Não é fácil virar santo ou santa. Há processos rigorosos que precisam ser vencidos em diferentes níveis e etapas. Irmã Dulce, agora Santa Dulce dos Pobres, percorreu esse caminho. Entre os requisitos, eram exigidos dois milagres ─ daqueles que a ciência não explica.

O psicanalista Marcelo Veras, ao falar sobre a canonização da irmã Dulce em um post recente no Instagram, trata o milagre como “uma verdade que emerge e fura o saber da ciência (…) é o furo no saber, é o real que irrompe no corpo imaginário sem jamais ser convertido pela norma fálica do Nome-do-Pai”. Veras nos inspirou a abordar a questão do milagre em outra perspectiva. É o milagre em sua concepção pública e política. Hannah Arendt, filósofa política do século XX, tem uma compreensão de milagre que ultrapassa o âmbito transcendental. São os milagres que acontecem na esfera pública, vistos como “interrupções de uma série qualquer de acontecimentos, de algum processo automático, em cujo contexto constituam o absolutamente novo”.

Este tipo de milagre demanda alguém que irrompa no espaço público e inicie, pela palavra, algo absolutamente novo, interrompendo processos automatizados que negam a vida e a dignidade de milhões de pessoas. É uma ação testemunhada pelos contemporâneos que, nesse caso, são impactados e dão continuidade ao milagre na esfera pública. Mais do que a individualidade dos milagres pessoais, irmã Dulce foi o milagre, como alguém absolutamente humano, que instituiu a liberdade em ação. Como diz Arendt, nem antes e nem depois.

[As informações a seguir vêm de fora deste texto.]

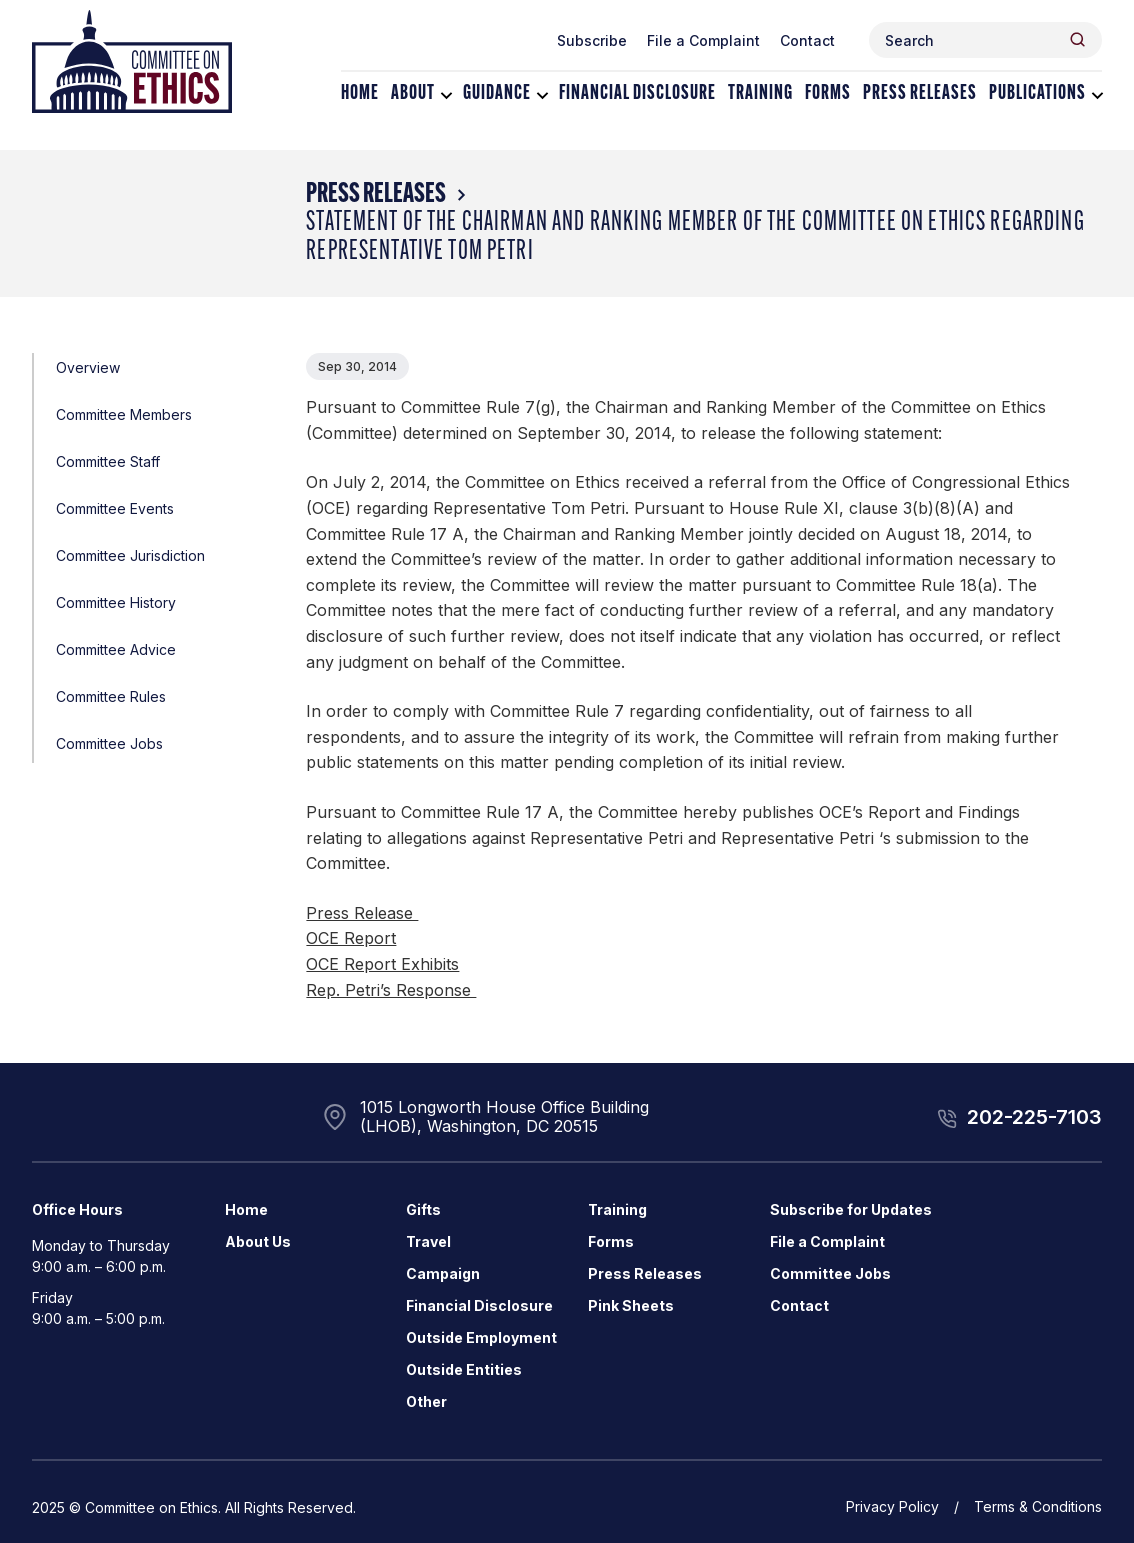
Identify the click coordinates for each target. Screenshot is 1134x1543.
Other (426, 1401)
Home (360, 94)
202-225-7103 (1034, 1117)
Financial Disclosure (637, 94)
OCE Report (351, 938)
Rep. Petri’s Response (391, 990)
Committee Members (124, 414)
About (413, 94)
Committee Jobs (109, 743)
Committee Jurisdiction (130, 555)
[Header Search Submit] (1077, 39)
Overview (88, 367)
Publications (1037, 94)
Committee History (116, 602)
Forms (828, 94)
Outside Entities (464, 1369)
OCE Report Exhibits (382, 964)
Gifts (423, 1209)
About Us (258, 1241)
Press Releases (920, 94)
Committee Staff (108, 461)
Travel (428, 1241)
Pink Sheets (631, 1305)
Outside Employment (481, 1337)
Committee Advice (116, 649)
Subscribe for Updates (851, 1209)
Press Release (362, 913)
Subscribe (592, 40)
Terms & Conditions (1038, 1506)
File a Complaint (703, 40)
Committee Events (115, 508)
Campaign (443, 1273)
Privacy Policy (892, 1506)
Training (760, 94)
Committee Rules (111, 696)
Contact (807, 40)
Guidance (497, 94)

Resgatamos aqui um exemplo clássico de milagre nessa concepção. É a história de Rosa Parks, uma negra que, em um ônibus nos anos de 1950, numa pequena cidade dos Estados Unidos, voltando para casa depois de mais um dia de trabalho, resolveu sentar em um dos bancos reservados aos brancos. Rosa Parks recusou-se a se levantar para que um homem branco pudesse sentar-se. Uma confusão generalizada se instalou por causa da sua atitude. Ônibus parado, chegada das autoridades policiais, envolvimento da imprensa e da igreja local. Foi presa e multada. Algo que poderia ter ficado restrito a mais um ‘pequeno incidente’ dentro de um ônibus alcançou o espaço público.

Parks, por meio de sua ação no espaço público, produziu um milagre considerado decisivo para o movimento dos direitos civis dos negros nos Estados Unidos. Ao comentar sobre o ocorrido, ela disse: “alguns acham que não me levantei só porque estava cansada, não é verdade. Eu não estava cansada, ou pelo menos não mais do que depois de qualquer outro dia de trabalho. Mas eu estava cansada de desistir”.

Que o testemunho dessas mulheres continue inspirando pessoas, comunidades e movimentos na produção dos pequenos milagres no espaço público. Pequenos apenas quando começam, pois eles têm duas características: irreversibilidade e imprevisibilidade. Essas mulheres criaram respostas singulares. Não ficaram na repetição. Inventaram uma resposta para aquilo que as angustiavam. Mais do que inventar, elas sustentaram e se implicaram na decisão que tomaram.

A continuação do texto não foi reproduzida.